Date: Thu, 28 Sep 2000 11:34:04 -0700
From: "Dr. Howard Castrup"
To: Greg Gogates
Subject: RE: Uncertainty query
Roberto,
Clearly, there is a bias in laboratory XXX's measurements relative to NIST.
Lab XXX is evidently not taking into account this bias when publishing
average values or in estimating uncertainties. If the bias is known, the
lab should correct for it. If it is unkown, they should endeavor to
estimate its uncertainty. One way to go about doing the latter would be to
compute a standard deviation based on a sample of comparisons with other
laboratories. Designing this experiment would take some care. Another way
would be to compute a standard deviation of differences between prior and
current calibrated values for their relevant standard(s), based on NIST
calibrations of same.
Also, what you may be looking at is an example of unaccounted for
uncertainty growth. It's possible that the uncertainty quoted by the lab
includes a contribution from the uncertainty of their standard as reported
by a higher-level calibrating lab (e.g., NIST). Due to random stresses of
usage, handling and storage, this uncertainty may grow with time elapsed
since calibration. Not all labs take this growth into account.
Moreover, there may be systematic drift components that the lab is unaware
of. They need to get with whomever calibrates their equipment and review
as-found and as-left values vs. time between calibrations to see if such
components are present.
Incidentally, if as-found and as-left comparisons are plotted over time,
with each measured difference weighted by the uncertainty of the measuring
process, both the systematic drift and the uncertainty due to random effects
can be estimated. For this to be effective, each supporting lab in the
traceability chain would need to do the same all the way up to NIST.
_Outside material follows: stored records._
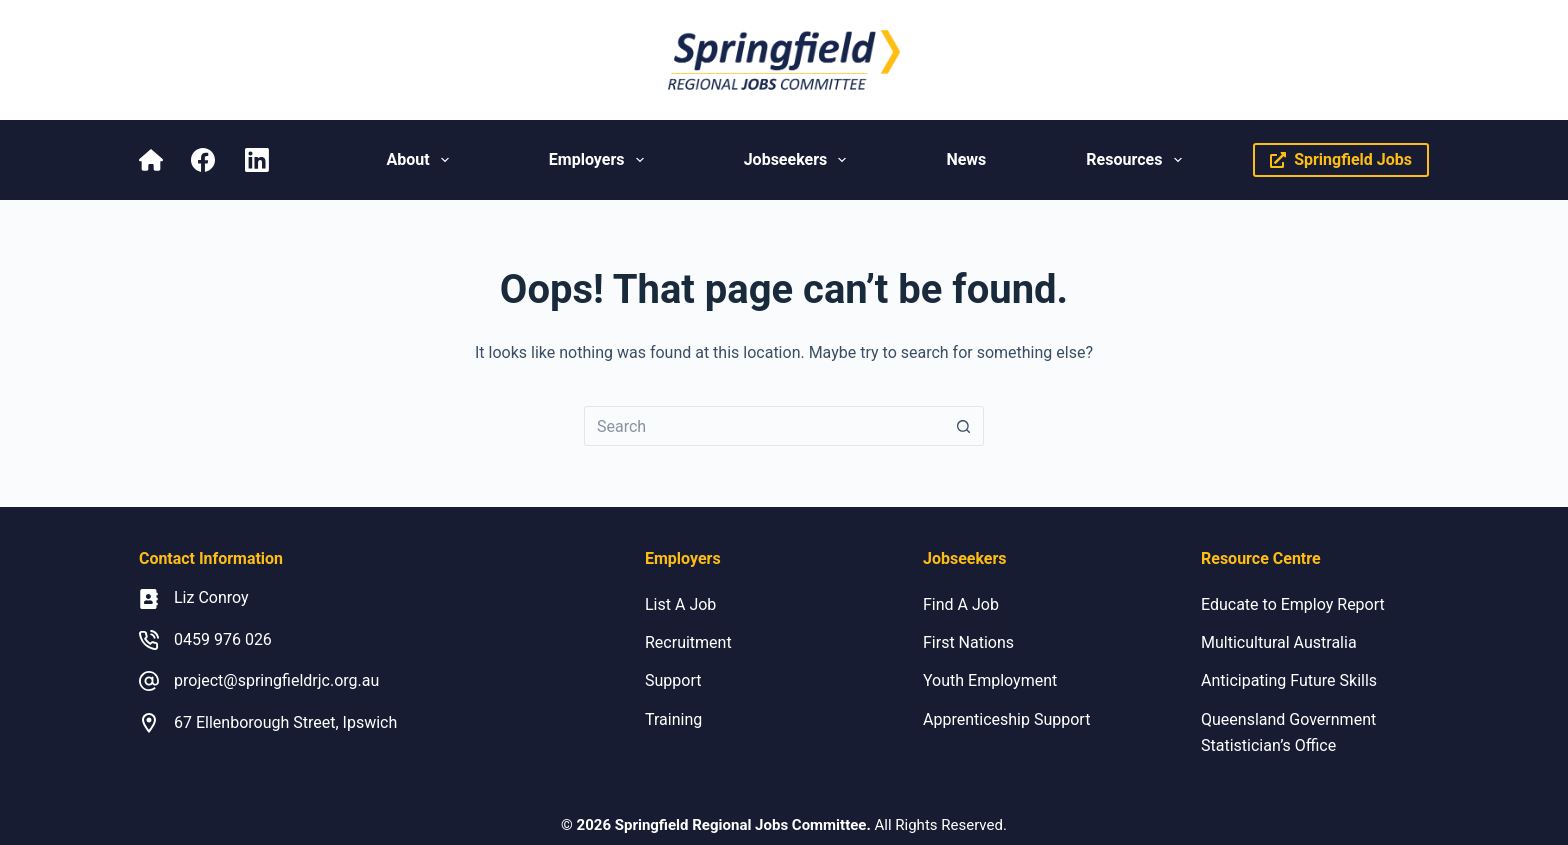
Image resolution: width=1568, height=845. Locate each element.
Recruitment (688, 642)
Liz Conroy (211, 597)
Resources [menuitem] (1137, 160)
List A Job (680, 604)
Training (673, 719)
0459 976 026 (223, 639)
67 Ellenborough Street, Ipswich (285, 722)
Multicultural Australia (1279, 642)
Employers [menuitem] (600, 160)
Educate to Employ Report (1293, 604)
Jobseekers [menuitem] (799, 160)
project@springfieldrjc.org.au (276, 680)
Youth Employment (990, 680)
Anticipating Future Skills (1289, 680)
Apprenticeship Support (1006, 719)
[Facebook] (203, 160)
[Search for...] (764, 426)
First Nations (968, 642)
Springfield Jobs (1341, 159)
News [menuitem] (966, 159)
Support (673, 680)
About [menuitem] (421, 160)
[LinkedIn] (257, 160)
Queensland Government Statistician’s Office (1288, 732)
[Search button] (964, 426)
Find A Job (961, 604)
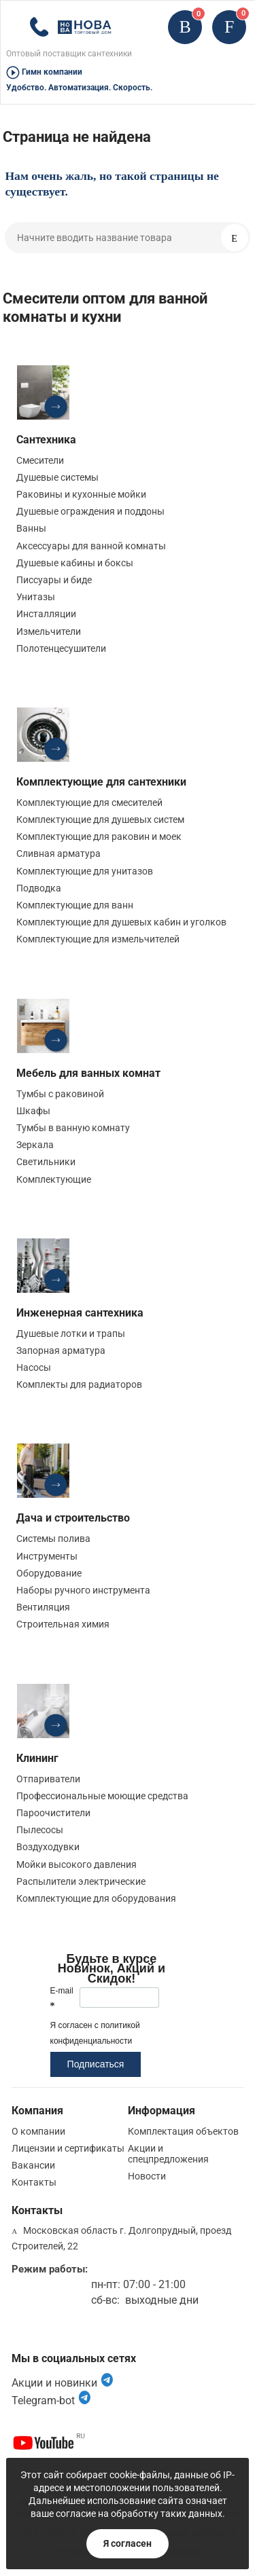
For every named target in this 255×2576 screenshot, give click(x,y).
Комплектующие (53, 1179)
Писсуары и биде (54, 579)
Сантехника (46, 439)
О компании (38, 2131)
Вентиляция (43, 1607)
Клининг (37, 1758)
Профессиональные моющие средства (102, 1795)
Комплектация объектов (183, 2131)
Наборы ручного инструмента (83, 1590)
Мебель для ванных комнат (88, 1073)
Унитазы (35, 596)
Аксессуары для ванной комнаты (91, 545)
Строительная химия (62, 1624)
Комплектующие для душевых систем (100, 819)
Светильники (45, 1161)
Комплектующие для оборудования (96, 1898)
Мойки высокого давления (76, 1864)
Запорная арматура (60, 1350)
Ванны (31, 528)
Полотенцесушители (61, 648)
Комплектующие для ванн (74, 905)
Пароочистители (53, 1812)
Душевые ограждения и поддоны (90, 511)
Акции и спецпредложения (168, 2154)
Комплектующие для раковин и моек (99, 836)
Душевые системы (57, 477)
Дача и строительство (73, 1517)
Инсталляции (46, 613)
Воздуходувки (48, 1846)
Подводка (38, 888)
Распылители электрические (81, 1881)
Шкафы (33, 1110)
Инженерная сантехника (79, 1312)
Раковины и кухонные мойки (81, 494)
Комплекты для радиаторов (79, 1384)
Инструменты (47, 1556)
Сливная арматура (58, 853)
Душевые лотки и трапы (70, 1333)
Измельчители (48, 631)
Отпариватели (48, 1778)
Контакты (34, 2182)
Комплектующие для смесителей (89, 802)
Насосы (33, 1367)
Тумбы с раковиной (60, 1093)
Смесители (40, 460)
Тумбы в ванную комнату (73, 1127)
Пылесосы (39, 1829)
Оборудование (49, 1573)
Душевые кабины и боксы (74, 562)
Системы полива (53, 1538)
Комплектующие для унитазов (84, 871)
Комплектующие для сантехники (101, 781)
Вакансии (33, 2165)
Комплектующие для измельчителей (98, 939)
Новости (147, 2176)
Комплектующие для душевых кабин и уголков (121, 922)
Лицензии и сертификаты (68, 2148)
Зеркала (35, 1144)
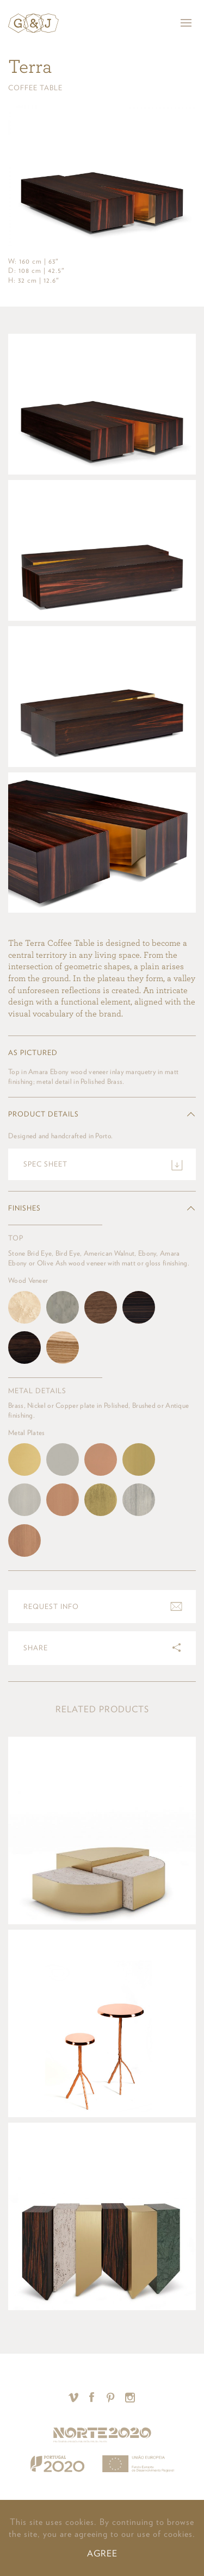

Finally, what I would like to see from lab XXX is a breakdown of the sources
of error that were accounted for and the method of uncertainty estimation.
Also, the +/- 1.0 number needs some clarification, since this is lower than
the NIST estimated uncertainty of +/- 1.6. I know NIST multiplies standard
uncertainties by 2. Does lab XXX do the same?
Incidentally, this is a good example of why indiscriminately multiplying a
standard uncertainty by 2 is not a good practice. It may be that, for lab
XXX (and NIST too, for that matter), the "uncertainty in the uncertainty" is
large. If so, then the effective degrees of freedom is small and k=2 could
produce +/- limits that are dramatically far from 95%. Dr. Doiron of NIST
provided other good examples of this in recent messages in the Proficiency
Testing thread of this discussion list.
Hope this helps.
Howard Castrup
Integrated Sciences Group
-----Original Message-----
From: owner-iso25@quality.org [mailto:owner-iso25@quality.org]On Behalf
Of Greg Gogates
Sent: Thursday, September 28, 2000 10:14 AM
To: iso25@quality.org
Subject: Uncertainty query
Date: Thu, 28 Sep 2000 10:00:50 -0700
From: Roberto Barroetavena
To: 'Greg Gogates'
Subject: Uncertainty
I need a clarification on the concept of uncertainty of a measurement.
As an example. I have a Standard Reference Material from NIST that contains
Selenium. The certified value and uncertainty is 16.0+/-1.6.
However after 25 determination by laboratory "XXX", the average value was
21.5 and the standard deviation 1.0 . How is the uncertainty (of the
laboratory "XXX") estimated?. How the bias, between the obtained average
value (21.5) and the certified value, affect the uncertainty?.